Gender differences in novel coronavirus (COVID-19) have been apparent since the beginning of the pandemic, with men often experiencing more severe symptoms compared to women. While recent research suggests that women are affected by the virus as frequently as men, it is the severity of the illness in males that remains perplexing. This discrepancy is often attributed to several factors: men tend to have a higher prevalence of comorbidities such as diabetes, heart disease, and hypertension. Additionally, there is an increasing trend towards smoking among men, and they may also seek medical attention later than women.

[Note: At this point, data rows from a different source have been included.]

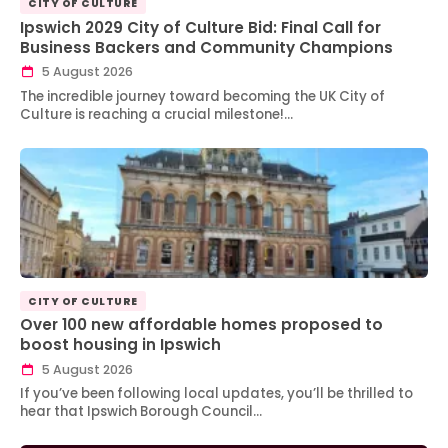
CITY OF CULTURE
Ipswich 2029 City of Culture Bid: Final Call for
Business Backers and Community Champions
5 August 2026
The incredible journey toward becoming the UK City of
Culture is reaching a crucial milestone!…
CITY OF CULTURE
Over 100 new affordable homes proposed to
boost housing in Ipswich
5 August 2026
If you’ve been following local updates, you’ll be thrilled to
hear that Ipswich Borough Council…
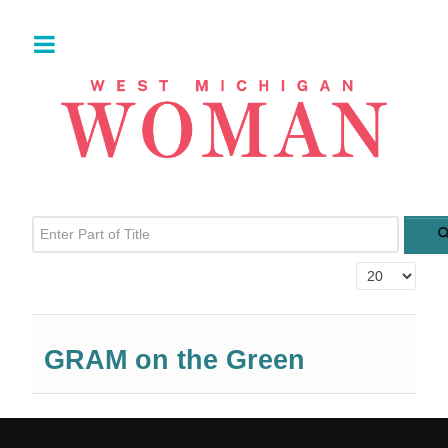
Enter Part of Title
Display #
GRAM on the Green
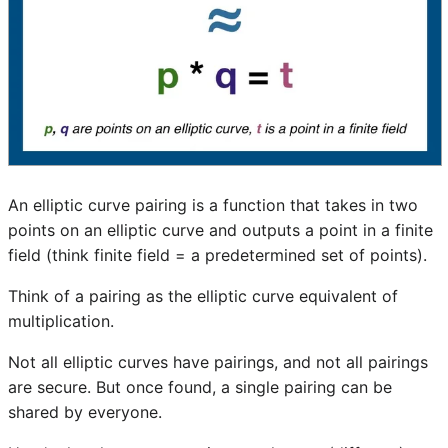
An elliptic curve pairing is a function that takes in two
points on an elliptic curve and outputs a point in a finite
field (think finite field = a predetermined set of points).
Think of a pairing as the elliptic curve equivalent of
multiplication.
Not all elliptic curves have pairings, and not all pairings
are secure. But once found, a single pairing can be
shared by everyone.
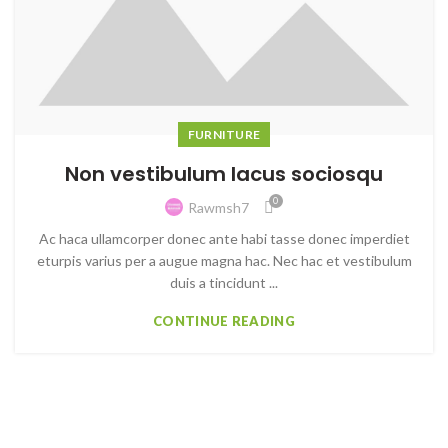
FURNITURE
Non vestibulum lacus sociosqu
0
Rawmsh7
Ac haca ullamcorper donec ante habi tasse donec imperdiet
eturpis varius per a augue magna hac. Nec hac et vestibulum
duis a tincidunt ...
CONTINUE READING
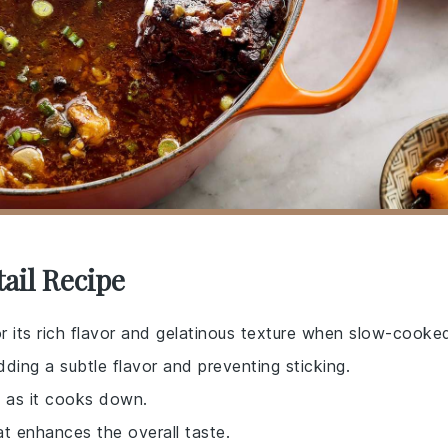
ail Recipe
r its rich flavor and gelatinous texture when slow-cooke
dding a subtle flavor and preventing sticking.
 as it cooks down.
at enhances the overall taste.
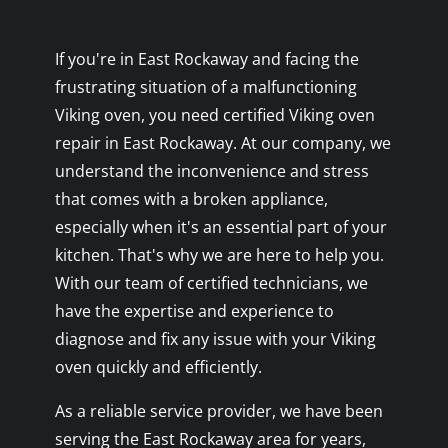
If you're in East Rockaway and facing the
frustrating situation of a malfunctioning
Viking oven, you need certified Viking oven
repair in East Rockaway. At our company, we
understand the inconvenience and stress
that comes with a broken appliance,
especially when it's an essential part of your
kitchen. That's why we are here to help you.
With our team of certified technicians, we
have the expertise and experience to
diagnose and fix any issue with your Viking
oven quickly and efficiently.
As a reliable service provider, we have been
serving the East Rockaway area for years,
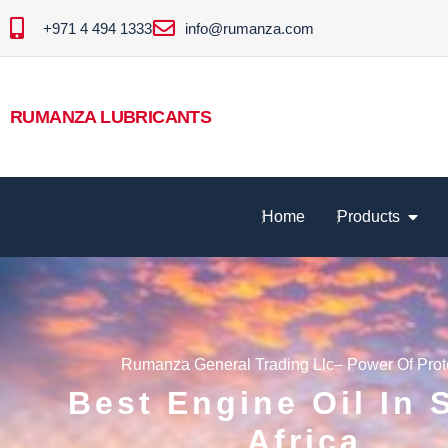
+971 4 494 1333
info@rumanza.com
RUMANZA LUBRICANTS
Home
Products
Rumanza General Trading Llc– Power Of Prot
Best Engine Oil In 
Africa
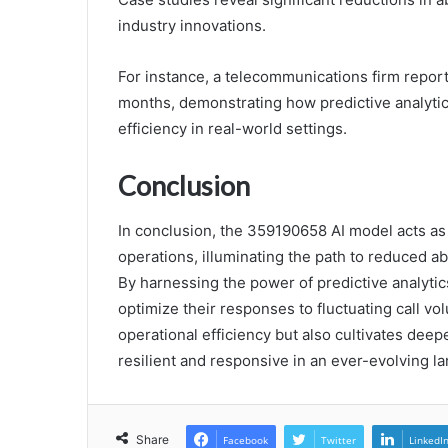
industry innovations.
For instance, a telecommunications firm repor
months, demonstrating how predictive analyti
efficiency in real-world settings.
Conclusion
In conclusion, the 359190658 AI model acts as a
operations, illuminating the path to reduced 
By harnessing the power of predictive analytic
optimize their responses to fluctuating call v
operational efficiency but also cultivates dee
resilient and responsive in an ever-evolving l
Share
Facebook
Twitter
LinkedI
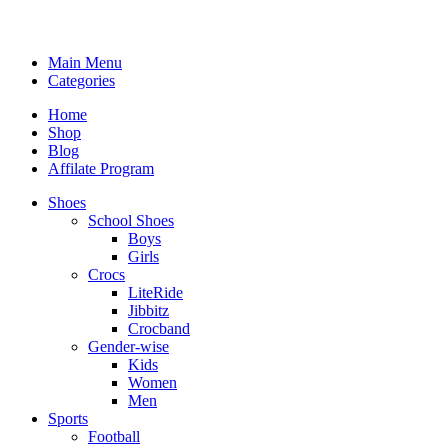
Main Menu
Categories
Home
Shop
Blog
Affilate Program
Shoes
School Shoes
Boys
Girls
Crocs
LiteRide
Jibbitz
Crocband
Gender-wise
Kids
Women
Men
Sports
Football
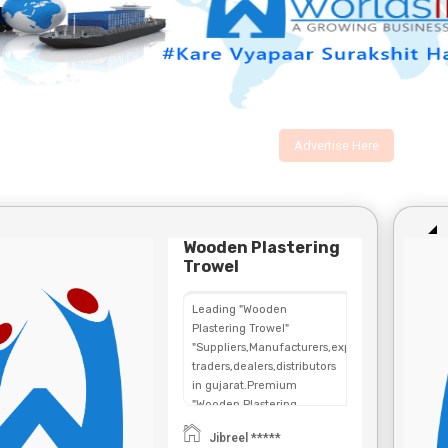
Advertise Here
Wooden Plastering
Trowel
Leading "Wooden
Plastering Trowel"
"Suppliers,Manufacturers,exporters,
traders,dealers,distributors
in gujarat.Premium
"Wooden Plastering
Trowel" in
Jibreel *****
Maharashtra,Chhattisgarh,West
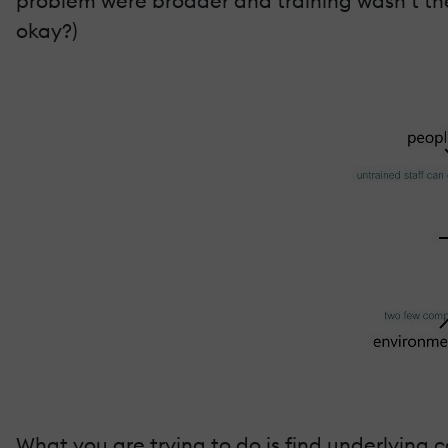
problem were broader and training wasn’t the 
okay?)
What you are trying to do is find underlying 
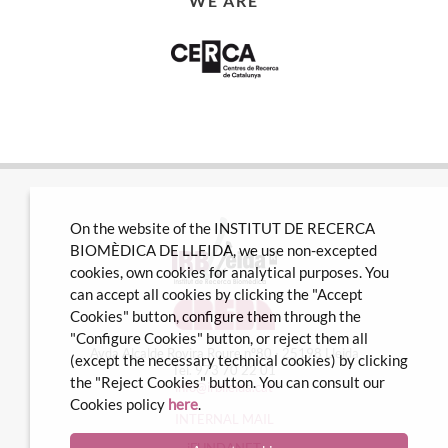
WE ARE
On the website of the INSTITUT DE RECERCA
BIOMÈDICA DE LLEIDA, we use non-excepted
cookies, own cookies for analytical purposes. You
can accept all cookies by clicking the "Accept
Cookies" button, configure them through the
"Configure Cookies" button, or reject them all
Avda Alcalde Rovira Roure nº80 · 25198 Lleida
(except the necessary technical cookies) by clicking
Tel. 973 70 22 01
the "Reject Cookies" button. You can consult our
info@irblleida.cat
Cookies policy
here
.
INTERNAL MAIL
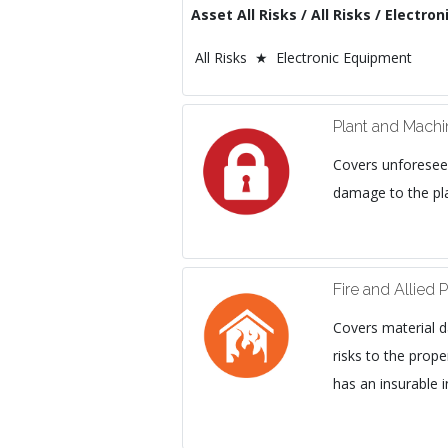
Asset All Risks / All Risks / Electr
All Risks ★ Electronic Equipment
Plant and Mach
Covers unforesee
damage to the pl
Fire and Allied P
Covers material d
risks to the prope
has an insurable i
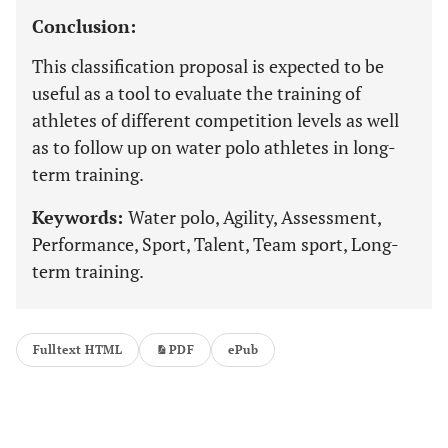
Conclusion:
This classification proposal is expected to be
useful as a tool to evaluate the training of
athletes of different competition levels as well
as to follow up on water polo athletes in long-
term training.
Keywords:
Water polo, Agility, Assessment,
Performance, Sport, Talent, Team sport, Long-
term training.
Fulltext HTML
PDF
ePub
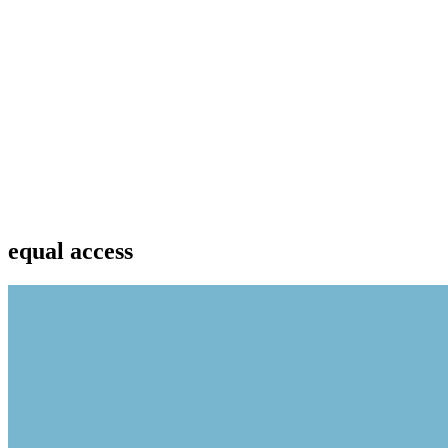
equal access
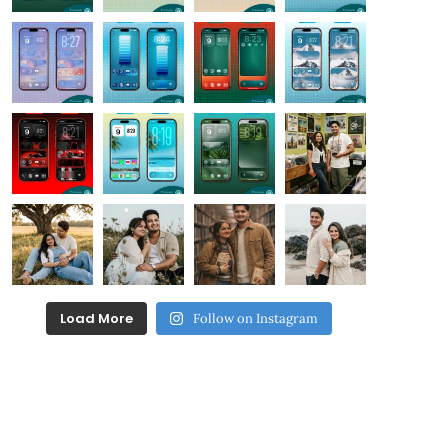
Load More
Follow on Instagram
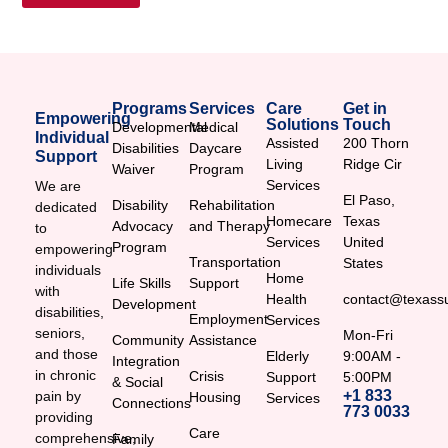
Programs
Services
Care
Get in
Empowering
Solutions
Touch
Developmental
Medical
Individual
Assisted
200 Thorn
Disabilities
Daycare
Support
Living
Ridge Cir
Waiver
Program
Services
We are
El Paso,
Disability
Rehabilitation
dedicated
Homecare
Texas
Advocacy
and Therapy
to
Services
United
Program
empowering
Transportation
States
individuals
Home
Life Skills
Support
with
Health
contact@texassu
Development
disabilities,
Employment
Services
seniors,
Mon-Fri
Community
Assistance
and those
Elderly
9:00AM -
Integration
in chronic
Crisis
Support
5:00PM
& Social
+1 833
pain by
Housing
Services
Connections
773 0033
providing
Care
comprehensive,
Family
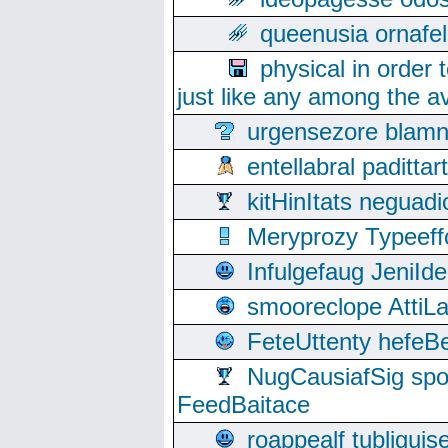
queenusia ornafel
physical in order 
just like any among the av
urgensezore blamn
entellabral padit
kitHinItats negua
Meryprozy Typeeff
Infulgefaug JeniId
smooreclope AttiL
FeteUttenty hefeB
NugCausiafSig sp
FeedBaitace
roappealf tubligui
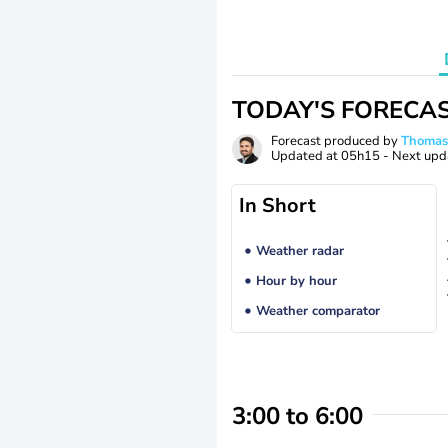
TODAY'S FORECA
Forecast produced by
Thoma
Updated at
05h15
- Next upd
In Short
Weather radar
Hour by hour
Weather comparator
3:00 to 6:00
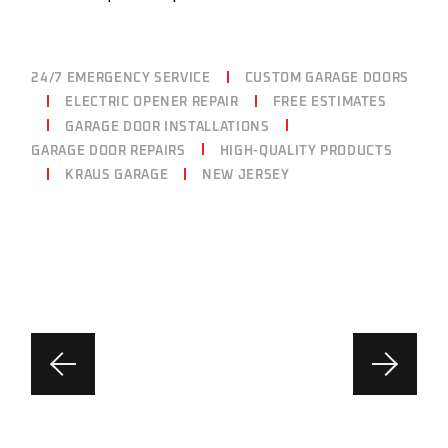
24/7 EMERGENCY SERVICE
CUSTOM GARAGE DOORS
ELECTRIC OPENER REPAIR
FREE ESTIMATES
GARAGE DOOR INSTALLATIONS
GARAGE DOOR REPAIRS
HIGH-QUALITY PRODUCTS
KRAUS GARAGE
NEW JERSEY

Despite both genders being susceptible to the virus, there exists a significant difference in mortality rates, with a ratio of 65%:35% (male:female). Several medical hypotheses attempt to explain this gender disparity. These include genetic predisposition, the influence of hormones like testosterone and estrogen on the immune system, and the presence of the ACE-2 receptor, Angiotensin-Converting Enzyme-2
Let’s delve deeper into the gender disparity observed in COVID-19 cases
- In addition to the role of ACE-2 receptors, it’s now understood that the ‘spike protein’ present on novel coronaviruses like SARS, COVID-19, and MERS specifically target ACE-2 receptors, suggesting that these receptors serve as gateways for these diseases. Notably, ACE-2 receptors are more abundant in men compared to women, particularly in organs such as the heart, lungs, gonads, and intestines.
- Examining the link between testosterone and estrogen further elucidates the gender difference in COVID-19 response. Females exhibit a stronger immune resilience and response, partly due to the female hormone estrogen, which enhances immune response and suppresses novel coronavirus replication. Conversely, testosterone, the male hormone, inhibits the body’s immune response, rendering men more susceptible to severe disease. This estrogen-mediated protection extends beyond novel coronavirus cases and applies to other viral infections like influenza.
- Furthermore, a hereditary predisposition may contribute to this gender disparity. Genes responsible for pathogen recognition are located on the X chromosome. As females have two X chromosomes, they are more likely to mount a rapid immune response and provide better protection against pathogens. However, this heightened immune response in females can also lead to more autoimmune difficulties compared to males, due to the immediate response of the immune system and the presence of estrogen.
Conclusion: Males are more susceptible to COVID-19 compared to females. A recent sero study conducted in Mumbai, the financial capital, revealed that more women had developed antibodies to the novel coronavirus. This indicates that women may have experienced a secondary infection that went unnoticed compared to men. As a result, while more men exhibited symptoms of COVID-19, women largely remained unaffected due to their robust immune response.